▸ Exercise goal
Would you please transcribe the data in full and exactly, excluding images?

Start of Material supplied

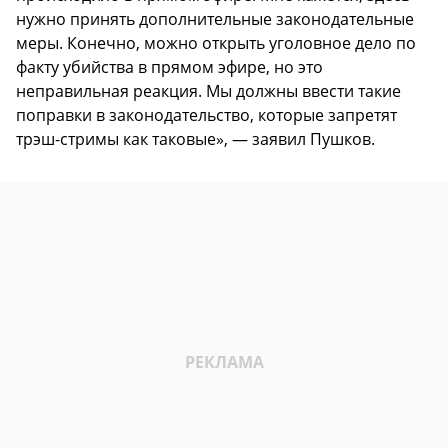
нужно принять дополнительные законодательные
меры. Конечно, можно открыть уголовное дело по
факту убийства в прямом эфире, но это
неправильная реакция. Мы должны ввести такие
поправки в законодательство, которые запретят
трэш-стримы как таковые», — заявил Пушков.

End of Material supplied

▸ Solved exercise
нужно принять дополнительные законодательные
меры. Конечно, можно открыть уголовное дело по
факту убийства в прямом эфире, но это
неправильная реакция. Мы должны ввести такие
поправки в законодательство, которые запретят
трэш-стримы как таковые», — заявил Пушков.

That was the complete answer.